Yasmani Grandal and Hyun-Jin-Ryu. Grandal had some major issues with passed balls game one, and it affected his playing time during the series as he only started one other game. He was horrid, going 2-11 with six strikeouts all while leaving nine runners on base, they also lost the only two starts he was behind the plate. Ryu started two games for the Dodgers and they didn’t go as well as he hoped, totaling 7.1 innings he allowed traffic all day long with 15 total baserunners. He also allowed seven earned runs in those 7.1 innings. Flat out bad.
Pitching. Pitching. And more pitching. Everyone knows the top names on this staff and bullpen. But what I don’t think people realized is that the Dodgers bullpen dominated the once highly touted Brewers bullpen. During this long drawn out series that including four extra innings on top of seven games, the Dodgers threw down a 1.35 ERA from their bullpen.
I can’t say none, so if I had to nitpick, I would pick two things. I’d say the age of a few key players, (Beuhler, Bellinger and Max Muncy) could showcase negatively during the World Series. The Red Sox have a monster offense and could give Beuhler fits. Bellinger did win NLCS MVP primarily due to his timely hits, not his quantity of hits. I also think that trend will continue with a savvy pitching staff deployed by Boston. I also don’t like some of the bench options from the Dodgers. Grandal, as I mentioned before, should be on the bench for the majority of this series, but I fear he won’t provide much when you do see him. Brian Dozier has had an up and down year and hasn’t really found that second half surge we expect from him. He is entrenched in a reserve role so it may be hard for him to find a nice groove at the plate.
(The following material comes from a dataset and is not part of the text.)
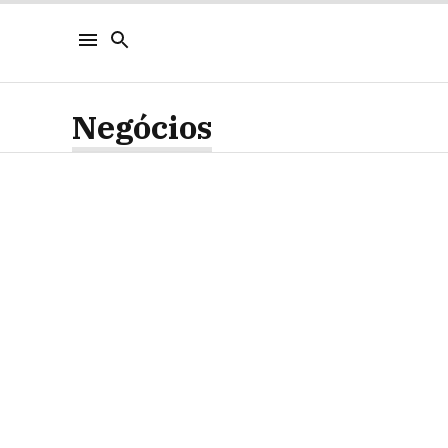
Negócios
Most people will say, Manny Machado, because he has the most history with the Red Sox. Well, especially the most recent history with all the drama caused this year. But, I will be leaning in a different direction, Justin Turner is my X-factor. It has been said around the clubhouse he is the glue to this team, as he goes so do the Dodgers. He hit a game-winning home run during the run to this World Series, just as he did last year. He mashes the ball when he connects, which is often, and he has amazing plate discipline, the only thing that hindered him this year was a broken hand suffered in spring training.
I’m still worried about the Red Sox pitching as a whole besides Chris Sale, Craig Kimbrel hasn’t been good this postseason, and I’m not sure I can trust David Price in any spot. With those negatives there they still have Mookie Betts, J.D. Martinez, Andrew Benintendi, and so many more lethal bats on this roster. They also have the most wins in the league and dismantled the reigning champs, but my gut and head are still telling me the Dodgers. I think their offense is just as deep as the Red Sox, I may not trust it as much, but I trust pitching over hitting during the World Series anyway. I think the starting staff is deeper as well as the bullpen. I’m taking the Dodgers to take their first title since ’88, I’m calling it in six games as well. Gonna be a fun finish to the fantastic 2018 season.
Questions and comments?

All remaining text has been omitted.